LF‐QA detected positional deviations between baseline and defective conditions (<0.14 mm; p < 0.05) but consistently underestimated the extent of the induced defects. Correspondingly, LF‐QA gamma analysis (GPRs ≈ 100%) and DVH metrics (∆D < 0.2%) showed no detectable dosimetric differences. MB‐QA exhibited higher sensitivity to specific MLC defects, identifying localized fluence variations for T‐nut surface wear, whereas no discernible differences were observed for drive screw thread wear or motor degradation. MB‐QA gamma analysis revealed localized dose differences of up to 15% in breast IMRT and 7.4% in prostate VMAT. DVH analysis further demonstrated clinically relevant dose variations in organs at risk (OARs), including the contralateral breast (ΔD mean: 5.52%) and right lung (ΔD 1: 4.50%) in breast IMRT, and the penile bulb (ΔD 99: 1.55%) in prostate VMAT.

Conclusion

LF‐QA showed limited sensitivity to sub‐millimeter MLC errors and did not capture clinically meaningful dosimetric deviations under mechanically degraded conditions. MB‐QA enabled superior error detection and clinically relevant dosimetric verification. These findings indicate that LF‐QA alone may be insufficient for patient‐specific QA and that incorporating MB‐QA is essential for ensuring reliable dosimetric verification.

Keywords: log file‐based QA, measurement‐based QA, mechanical wear, MLC positional accuracy

1. INTRODUCTION

High‐precision radiotherapy techniques, such as intensity‑modulated radiation therapy (IMRT) and volumetric‑modulated arc therapy (VMAT), enable the delivery of highly conformal dose distributions within sub‐centimeter target margins, thereby minimizing irradiation of surrounding organs at risk (OARs).
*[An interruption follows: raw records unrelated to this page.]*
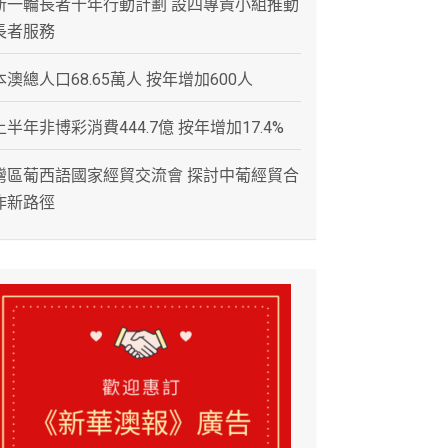
新一輪長者十年行動計劃 設四專責小組推動
長者服務
本澳總人口68.65萬人 按年增加600人
上半年非博彩消費444.7億 按年增加17.4%
灣區葡西語國家經貿交流會 探討中葡經貿合
作新路徑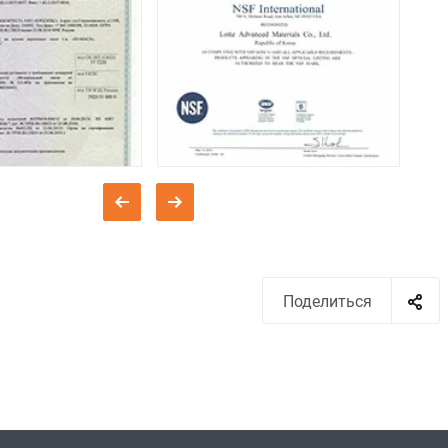
Поделиться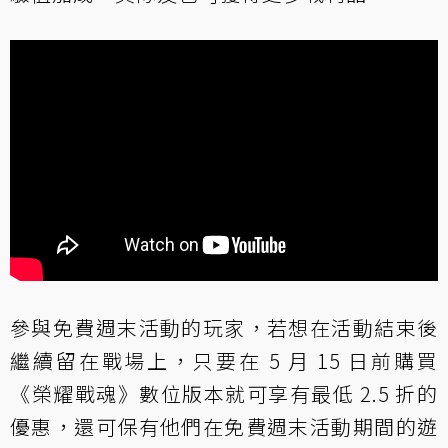
參與免費週末活動的玩家，若想在活動結束後
繼續留在戰場上，只要在 5 月 15 日前購買
《榮耀戰魂》數位版本就可享有最低 2.5 折的
優惠，還可保有他們在免費週末活動期間的遊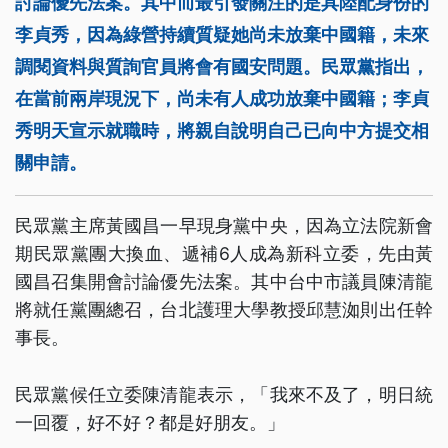
討論優先法案。其中而最引發關注的是具陸配身份的
李貞秀，因為綠營持續質疑她尚未放棄中國籍，未來
調閱資料與質詢官員將會有國安問題。民眾黨指出，
在當前兩岸現況下，尚未有人成功放棄中國籍；李貞
秀明天宣示就職時，將親自說明自己已向中方提交相
關申請。
民眾黨主席黃國昌一早現身黨中央，因為立法院新會
期民眾黨團大換血、遞補6人成為新科立委，先由黃
國昌召集開會討論優先法案。其中台中市議員陳清龍
將就任黨團總召，台北護理大學教授邱慧洳則出任幹
事長。
民眾黨候任立委陳清龍表示，「我來不及了，明日統
一回覆，好不好？都是好朋友。」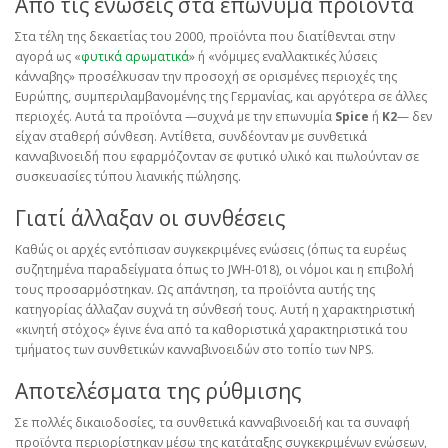
Από τις ενώσεις στα επώνυμα προϊόντα
Στα τέλη της δεκαετίας του 2000, προϊόντα που διατίθενται στην
αγορά ως «
φυτικά αρωματικά
» ή «νόμιμες εναλλακτικές λύσεις
κάνναβης» προσέλκυσαν την προσοχή σε ορισμένες περιοχές της
Ευρώπης, συμπεριλαμβανομένης της Γερμανίας, και αργότερα σε άλλες
περιοχές. Αυτά τα προϊόντα —συχνά με την επωνυμία
Spice
ή
K2
— δεν
είχαν σταθερή σύνθεση. Αντίθετα, συνδέονταν με συνθετικά
κανναβινοειδή που εφαρμόζονταν σε φυτικό υλικό και πωλούνταν σε
συσκευασίες τύπου λιανικής πώλησης.
Γιατί άλλαξαν οι συνθέσεις
Καθώς οι αρχές εντόπισαν συγκεκριμένες ενώσεις (όπως τα ευρέως
συζητημένα παραδείγματα όπως το JWH-018), οι νόμοι και η επιβολή
τους προσαρμόστηκαν. Ως απάντηση, τα προϊόντα αυτής της
κατηγορίας άλλαζαν συχνά τη σύνθεσή τους. Αυτή η χαρακτηριστική
«κινητή στόχος» έγινε ένα από τα καθοριστικά χαρακτηριστικά του
τμήματος των συνθετικών κανναβινοειδών στο τοπίο των NPS.
Αποτελέσματα της ρύθμισης
Σε πολλές δικαιοδοσίες, τα συνθετικά κανναβινοειδή και τα συναφή
προϊόντα περιορίστηκαν μέσω της κατάταξης συγκεκριμένων ενώσεων,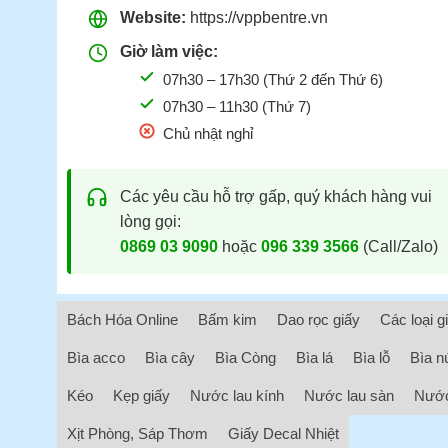
Website:
https://vppbentre.vn
Giờ làm việc:
07h30 – 17h30 (Thứ 2 đến Thứ 6)
07h30 – 11h30 (Thứ 7)
Chủ nhật nghỉ
Các yêu cầu hỗ trợ gấp, quý khách hàng vui
lòng gọi:
0869 03 9090
hoặc
096 339 3566
(Call/Zalo)
Bách Hóa Online
Bấm kim
Dao rọc giấy
Các loại g
Bìa acco
Bìa cây
Bìa Còng
Bìa lá
Bìa lỗ
Bìa n
Kéo
Kẹp giấy
Nước lau kính
Nước lau sàn
Nước
Xịt Phòng, Sáp Thơm
Giấy Decal Nhiệt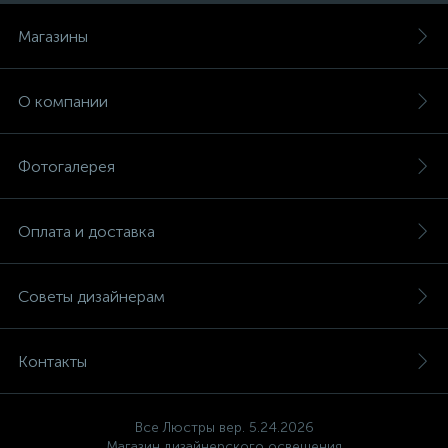
Магазины
О компании
Фотогалерея
Оплата и доставка
Советы дизайнерам
Контакты
Все Люстры вер. 5.24.2026
Магазин дизайнерского освещения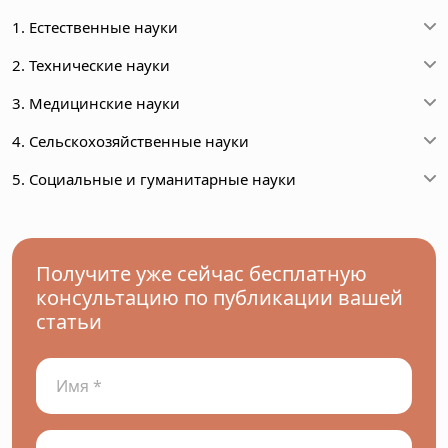
1. Естественные науки
2. Технические науки
3. Медицинские науки
4. Сельскохозяйственные науки
5. Социальные и гуманитарные науки
Получите уже сейчас бесплатную
консультацию по публикации вашей
статьи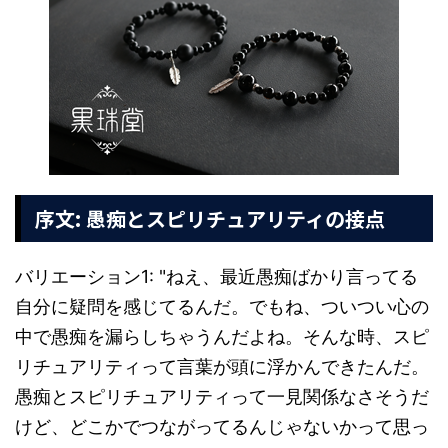
序文: 愚痴とスピリチュアリティの接点
バリエーション1: "ねえ、最近愚痴ばかり言ってる
自分に疑問を感じてるんだ。でもね、ついつい心の
中で愚痴を漏らしちゃうんだよね。そんな時、スピ
リチュアリティって言葉が頭に浮かんできたんだ。
愚痴とスピリチュアリティって一見関係なさそうだ
けど、どこかでつながってるんじゃないかって思っ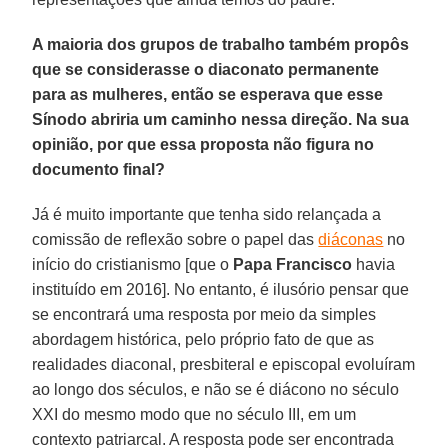
A maioria dos grupos de trabalho também propôs
que se considerasse o diaconato permanente
para as mulheres, então se esperava que esse
Sínodo abriria um caminho nessa direção. Na sua
opinião, por que essa proposta não figura no
documento final?
Já é muito importante que tenha sido relançada a
comissão de reflexão sobre o papel das
diáconas
no
início do cristianismo [que o
Papa Francisco
havia
instituído em 2016]. No entanto, é ilusório pensar que
se encontrará uma resposta por meio da simples
abordagem histórica, pelo próprio fato de que as
realidades diaconal, presbiteral e episcopal evoluíram
ao longo dos séculos, e não se é diácono no século
XXI do mesmo modo que no século III, em um
contexto patriarcal. A resposta pode ser encontrada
The accuracy of these techniques critically depends on the mechanical performance of the multileaf collimator (MLC), which dynamically modulates beam intensity during treatment delivery. 1 , 2 With prolonged clinical operation, cumulative mechanical wear can occur in MLC components, such as T‐nuts, drive screws, and motors, potentially leading to subtle positional deviations that can compromise dosimetric accuracy. 3

Previous studies have shown that sub‐millimeter MLC positional errors can result in dosimetric variations in both breast IMRT and prostate VMAT plans. Li et al. (2025) 4 demonstrated that MLC leaf positioning errors in breast IMRT plans significantly affect QA metrics and can lead to noticeable dose variations, while Oliver et al. (2011) 5 and Betzel et al. (2012) 6 found about a 2% reduction in target dose for prostate VMAT plan under comparable conditions. Moreover, several reports have indicated that the dosimetric sensitivity to such errors increases with plan complexity, as highly modulated plans tend to amplify small geometric deviations. 7 , 8 In stereotactic body radiation therapy (SBRT), where sub‐millimeter geometric precision is essential, even small deviations may compromise local tumor control and increase the risk of toxicity, such as radiation pneumonitis. 9 , 10 , 11 Accordingly, the American Association of Physicists in Medicine (AAPM) Task Group 198 and Medical Physics Practice Guideline 8.b recommend periodic verification of MLC performance to ensure clinically acceptable accuracy. TG‐198 specifies a tolerance of ±1 mm for MLC leaf positioning in IMRT, whereas MPPG 8.b requires an accuracy within 0.5 mm for clinically relevant leaf positions, which serves as the action limit. 12 , 13

Conventional measurement‐based quality assurance (MB‐QA) methods, including electronic portal imaging devices (EPIDs), film dosimetry, and diode arrays, are widely used to verify MLC positioning and ensure dosimetric fidelity. Although these methods provide high accuracy, their considerable time and labor demands pose challenges for routine use across all treatment plans. Moreover, as treatment planning becomes more efficient and the number of patients receiving advanced radiotherapy techniques continues to increase, such measurement‐based verification may result in a continued increase in clinical workload. 14 , 15 In contrast, log file‐based QA (LF‐QA) offers an automated, time‐efficient workflow by recording delivery parameters such as leaf positions, gantry angles, and monitor units with high temporal resolution. 16 , 17 , 18 , 19 , 20 However, because LF‐QA relies on encoder‐derived leaf positions rather than direct measurements, it has reduced sensitivity to certain mechanical deviations. 21 , 22 , 23 , 24 Barnes et al. (2022) 24 highlighted this limitation by demonstrating the insensitivity of LF‐QA to T‐nut‐induced backlash, underscoring the need for a more comprehensive evaluation across different defect types and delivery systems.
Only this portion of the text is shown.